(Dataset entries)
───

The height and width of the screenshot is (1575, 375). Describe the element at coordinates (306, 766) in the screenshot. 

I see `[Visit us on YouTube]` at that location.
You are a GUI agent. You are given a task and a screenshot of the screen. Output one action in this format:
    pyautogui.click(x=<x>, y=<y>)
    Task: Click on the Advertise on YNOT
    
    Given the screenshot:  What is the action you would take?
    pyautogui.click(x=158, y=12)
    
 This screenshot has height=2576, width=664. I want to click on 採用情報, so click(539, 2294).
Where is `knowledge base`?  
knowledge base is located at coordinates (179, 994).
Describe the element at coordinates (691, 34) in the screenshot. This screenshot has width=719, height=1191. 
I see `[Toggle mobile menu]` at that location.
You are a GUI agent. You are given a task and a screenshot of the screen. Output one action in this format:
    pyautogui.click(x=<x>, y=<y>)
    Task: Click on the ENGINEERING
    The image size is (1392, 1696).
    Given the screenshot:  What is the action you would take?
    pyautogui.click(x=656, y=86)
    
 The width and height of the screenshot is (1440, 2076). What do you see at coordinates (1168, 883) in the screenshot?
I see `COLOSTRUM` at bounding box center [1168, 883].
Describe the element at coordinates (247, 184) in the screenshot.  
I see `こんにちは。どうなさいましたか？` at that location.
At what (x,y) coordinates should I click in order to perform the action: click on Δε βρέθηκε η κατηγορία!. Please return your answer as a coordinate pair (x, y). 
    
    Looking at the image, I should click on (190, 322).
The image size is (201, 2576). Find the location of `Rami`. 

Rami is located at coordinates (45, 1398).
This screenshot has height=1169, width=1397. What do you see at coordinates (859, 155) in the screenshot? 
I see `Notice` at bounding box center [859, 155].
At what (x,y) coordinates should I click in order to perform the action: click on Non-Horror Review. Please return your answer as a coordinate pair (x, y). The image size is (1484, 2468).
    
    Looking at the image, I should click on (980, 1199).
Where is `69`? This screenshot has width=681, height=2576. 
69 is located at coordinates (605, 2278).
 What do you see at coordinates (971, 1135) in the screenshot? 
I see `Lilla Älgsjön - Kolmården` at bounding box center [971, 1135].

───

What is needed is a faithful transcription of every entry.

* _EXERCISE OUTPUT_
The height and width of the screenshot is (1575, 375). Describe the element at coordinates (306, 766) in the screenshot. 

I see `[Visit us on YouTube]` at that location.
You are a GUI agent. You are given a task and a screenshot of the screen. Output one action in this format:
    pyautogui.click(x=<x>, y=<y>)
    Task: Click on the Advertise on YNOT
    
    Given the screenshot:  What is the action you would take?
    pyautogui.click(x=158, y=12)
    
 This screenshot has height=2576, width=664. I want to click on 採用情報, so click(539, 2294).
Where is `knowledge base`?  
knowledge base is located at coordinates (179, 994).
Describe the element at coordinates (691, 34) in the screenshot. This screenshot has width=719, height=1191. 
I see `[Toggle mobile menu]` at that location.
You are a GUI agent. You are given a task and a screenshot of the screen. Output one action in this format:
    pyautogui.click(x=<x>, y=<y>)
    Task: Click on the ENGINEERING
    The image size is (1392, 1696).
    Given the screenshot:  What is the action you would take?
    pyautogui.click(x=656, y=86)
    
 The width and height of the screenshot is (1440, 2076). What do you see at coordinates (1168, 883) in the screenshot?
I see `COLOSTRUM` at bounding box center [1168, 883].
Describe the element at coordinates (247, 184) in the screenshot.  
I see `こんにちは。どうなさいましたか？` at that location.
At what (x,y) coordinates should I click in order to perform the action: click on Δε βρέθηκε η κατηγορία!. Please return your answer as a coordinate pair (x, y). 
    
    Looking at the image, I should click on (190, 322).
The image size is (201, 2576). Find the location of `Rami`. 

Rami is located at coordinates (45, 1398).
This screenshot has height=1169, width=1397. What do you see at coordinates (859, 155) in the screenshot? 
I see `Notice` at bounding box center [859, 155].
At what (x,y) coordinates should I click in order to perform the action: click on Non-Horror Review. Please return your answer as a coordinate pair (x, y). The image size is (1484, 2468).
    
    Looking at the image, I should click on (980, 1199).
Where is `69`? This screenshot has width=681, height=2576. 
69 is located at coordinates (605, 2278).
 What do you see at coordinates (971, 1135) in the screenshot? 
I see `Lilla Älgsjön - Kolmården` at bounding box center [971, 1135].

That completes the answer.